A diferencia de la mayoría de músicos clásicos, Rossini era un negociante astuto: como director de un teatro de ópera de Nápoles recibió un salario mensual de 200 ducados, más una participación en los beneficios del casino del teatro, que llegaba a mil ducados al año. En comparación con los ingresos actuales, era una situación económica con la que pocos compositores podrían soñar.
Pero se lo merecía. Rápido y prolífico, dicen que dijo en cierta ocasión:
«Dadme la lista de la ropa sucia y le pondré música». Y es cierto, da la sensación de que a Rossini le salen las melodías de los bolsillos; de aquí el apodo que le pusieron, «el Mozart italiano». Beethoven le escribió para decirle: «Ah, Rossini. Así que es usted el autor de El barbero de Sevilla. Lo felicito. Se representará mientras exista la ópera italiana». (Ninguna objeción.)

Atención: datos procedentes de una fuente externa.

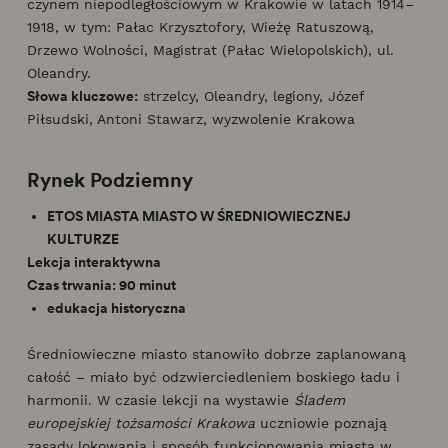
czynem niepodległościowym w Krakowie w latach 1914–
1918, w tym: Pałac Krzysztofory, Wieżę Ratuszową,
Drzewo Wolności, Magistrat (Pałac Wielopolskich), ul.
Oleandry.
Słowa kluczowe:
strzelcy, Oleandry, legiony, Józef
Piłsudski, Antoni Stawarz, wyzwolenie Krakowa
Rynek Podziemny
ETOS MIASTA MIASTO W ŚREDNIOWIECZNEJ
KULTURZE
Lekcja interaktywna
Czas trwania: 90 minut
edukacja historyczna
Średniowieczne miasto stanowiło dobrze zaplanowaną
całość – miało być odzwierciedleniem boskiego ładu i
harmonii. W czasie lekcji na wystawie
Śladem
europejskiej tożsamości Krakowa
uczniowie poznają
zasady lokowania i sposób funkcjonowania miasta w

Como muchos grandes compositores, Rossini asimiló tendencias musicales existentes y las hizo suyas (también se saqueó a sí mismo, repitiendo temas ya publicados: es el precio que hay que pagar cuando los plazos apremian). Escribió esta pequeña misa solemne hacia el final de su vida. La llamó «pequeña» con un poquito de ironía, como se ve en lo que escribió en la última página del manuscrito:
Estimado Señor, he aquí terminada esta pequeña y deforme misa […] Yo nací para la ópera bufa, como bien sabéis. No tiene mucha técnica, solo un poquito de corazón y basta. Muchas gracias por todo y concededme el Paraíso.